Thursday, September 01, 2005

Submitted Without Comment

What can I say?

From Editor & Publisher, extracted at Yahoo! News (emphasis mine):
New Orleans had long known it was highly vulnerable to flooding and a direct hit from a hurricane. In fact, the federal government has been working with state and local officials in the region since the late 1960s on major hurricane and flood relief efforts. When flooding from a massive rainstorm in May 1995 killed six people, Congress authorized the Southeast Louisiana Urban Flood Control Project, or SELA.

Over the next 10 years, the Army Corps of Engineers, tasked with carrying out SELA, spent $430 million on shoring up levees and building pumping stations, with $50 million in local aid. But at least $250 million in crucial projects remained, even as hurricane activity in the Atlantic Basin increased dramatically and the levees surrounding New Orleans continued to subside.

Yet after 2003, the flow of federal dollars toward SELA dropped to a trickle. The Corps never tried to hide the fact that the
spending pressures of the war in Iraq, as well as homeland security -- coming at the same time as federal tax cuts -- was the reason for the strain.
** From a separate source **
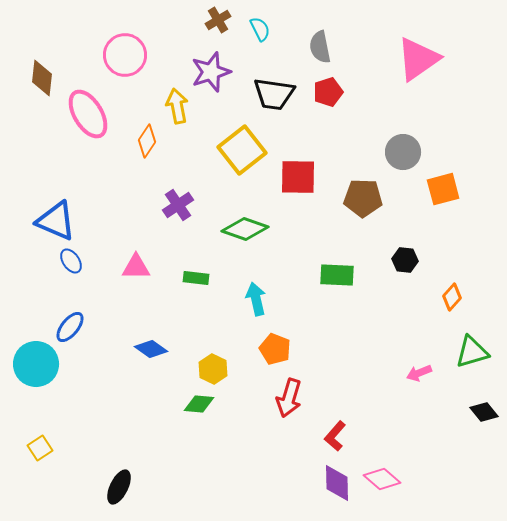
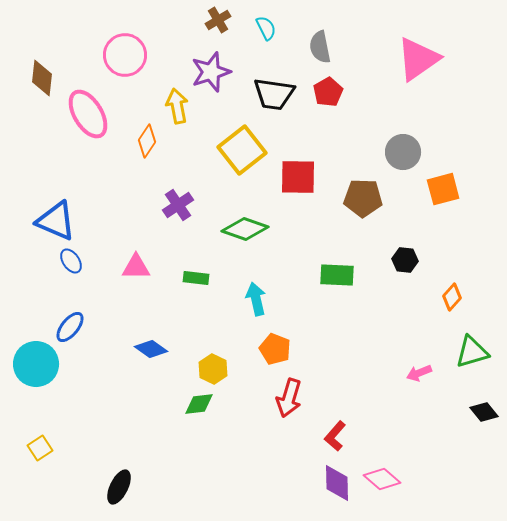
cyan semicircle at (260, 29): moved 6 px right, 1 px up
red pentagon at (328, 92): rotated 12 degrees counterclockwise
green diamond at (199, 404): rotated 12 degrees counterclockwise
At least nine articles in the Times-Picayune from 2004 and 2005 specifically cite the cost of Iraq as a reason for the lack of hurricane- and flood-control dollars.

Newhouse News Service, in an article posted late Tuesday night at The Times-Picayune web site, reported: "No one can say they didn't see it coming....Now in the wake of one of the worst storms ever, serious questions are being asked about the lack of preparation."

In early 2004, as the cost of the conflict in Iraq soared, President Bush proposed spending less than 20 percent of what the Corps said was needed for Lake Pontchartrain, according to a Feb. 16, 2004, article, in New Orleans CityBusiness.

On June 8, 2004, Walter Maestri, emergency management chief for Jefferson Parish, Louisiana; told the Times-Picayune: "It appears that the money has been moved in the president's budget to handle homeland security and the war in Iraq, and I suppose that's the price we pay."...

3 comments:

Anonymous said...

Sure, armed gangs are roaming the streets of New Orleans, people are keeling over dead at the Superdome, snipers are firing on hospitals, the streets are littered with human waste and corpses...

But these folks are safe from al Qaeda!

Anonymous said...

Nothing surprises me about this administration anymore. The head of FEMA says that the victims of this hurricane share some responsibility for their current situation. So now the administration's victim blaming begins.

I've read stories about New Orleans residents who wouldn't/couldn't leave ill, home-bound, or dying family members. I've read stories about poor people who simply didn't have the means to evacuate the city -- no money, no transportation, no place to go, nobody to stay with. Was New Orleans putting people on buses to evacuate them before the hurricane hit? Was there an organized effort to ship out those poor who simply didn't have a car gassed up and waiting? Something tells me there wasn't.

But of course, it's the fault of the victims that they didn't leave.

Kevin Wolf said...

Something as precious as a city like New Orleans belongs to all of us. I've no problem with my tax dollars flowing there. Certainly money better spent than on Halliburton - er, Iraq.